Ses rires s'étaient étouffés dans sa gorge alors que l'appréhension avait lentement saisit chaque parcelle de son corps. Elle ne se souvenait de rien. Ni de la manière dont elle était arrivée à l'appartement de l'homme (en bus, d'après les caméras de surveillance) ni où elle avait trouvé l'arme (dans la cuisine de la victime). Tout ce qu'elle en avait en mémoire était le tintement insupportable du couteau tombant par terre.

Tout cela la rendait malade.

— Haven Hoang, levez-vous.

La voix du juge était claire et froide.

Elle inspira et expira ; serra ses mains l'une contre l'autre avant de se lever. Son regard croisa celui du juge et elle réprima un frisson qui remontait le long de sa colonne vertébrale. Haven n'avait pas besoin d'être à côté de lui pour sentir tout le dégoût qu'elle lui inspirait. Elle pouvait le sentir – comme si le sentiment coulait à travers les pores de la peau. Si en temps normal les juges avaient le devoir de rester neutre face à chaque situation, celui-ci pouvait être lu comme un livre ouvert. Mais elle ne pouvait pas lui reprocher une telle partialité.

Elle avait tué un homme. Mais surtout, elle avait trahi le Système.

L'idée d'ôter la vie à une personne était déjà terrible mais trahir le Système était une toute autre histoire.

— L'Examinateur Breznik a terminé d'entrer toutes les données, commença le juge tout en balayant la salle du regard, le verdict sera prononcé dans quelques instants.

En entendant ces mots, le regard de la jeune femme bascula vers le trentenaire, debout, non loin du juge. Il avait été présent pendant tout le procès, retranscrivant sur l'ordinateur, en direct et sous les yeux de tous, les dires et actions de la défense et de l'accusation.

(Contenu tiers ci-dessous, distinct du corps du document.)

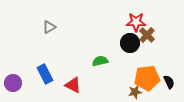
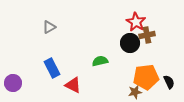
red star: rotated 30 degrees clockwise
brown cross: rotated 35 degrees clockwise
blue rectangle: moved 7 px right, 6 px up
orange pentagon: moved 1 px left, 1 px up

L'homme se démarquait par son uniforme complètement noir – symbole de son appartenance au groupe des Examinateurs. Son arrivée dans la salle d'audience avait soulevé une vague de murmures dans la tribune du public, pas parce qu'il était arrivé après le juge mais parce que son manteau était orné d'épaulettes dorées. Les journalistes l'avaient mitraillé de photos et les cliquetis de leur appareil avaient résonné sous le haut plafond de la salle. Cela lui avait donné l'impression qu'un grand acteur venait de faire son entrée. Et peut-être était-ce le cas. Peut-être qu'un Examinateur aussi haut gradé qui venait officier un tel procès était l'équivalent d'un acteur jouant pour un film d'un producteur inconnu.

Mais cela n'avait pas étonné Haven, pas quand, à cause de ses actions, elle avait rompu quatre longues années sans procès criminel. Le gouvernement de Ladva était particulièrement fier de son taux de criminalité proche de zéro, de ses tribunaux vides faute de criminels à condamner et de ses prisons qui fermaient une à une parce qu'elles n'avaient personne à enfermer.

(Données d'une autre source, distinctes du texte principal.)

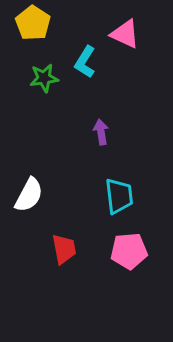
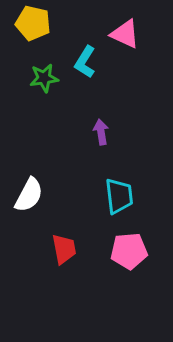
yellow pentagon: rotated 20 degrees counterclockwise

— Le verdict sera rendu dans quelques instants. Je demande à toutes les personnes dans la salle de l'écouter silencieusement. Toutes réactions que je jugerai comme excessives seront punis par le Système.

Le silence tomba sur la salle et Haven eut l'impression d'étouffer dans sa chemise blanche. Malgré cet étau qui se resserrait doucement sur sa poitrine, elle garda la tête haute, le menton légèrement relevé. Il n'y avait rien d'autres qu'elle pouvait faire à part recevoir la sanction du Système dignement.

Elle vit l'Examinateur actionner quelques touches de son clavier avant de relever la tête. Sur le sol devant elle se dessina un cercle. Il se fendit en deux, laissant apparaître une plaque noire pas plus grande que sa propre main. Le symbole de Ladva, un chêne vert, apparut. L'hologramme flottait haut, comme s'il souhaitait que toutes les personnes présentes dans la pièce puissent l'admirer. Le chêne disparu dans un fondu presque dramatique pour être remplacé par le mot « verdict » en grandes lettres blanches. Le mot tournait sur lui-même comme s'il se donnait en spectacle.

— Pour le meurtre de Jerald Langham, Haven Hoang est déclarée...

Le juge se contentait de répéter les mots que le Système affichait à travers l'hologramme.

— Coupable, termina-t-il les yeux rivés sur le mot qui dansait au centre de la pièce.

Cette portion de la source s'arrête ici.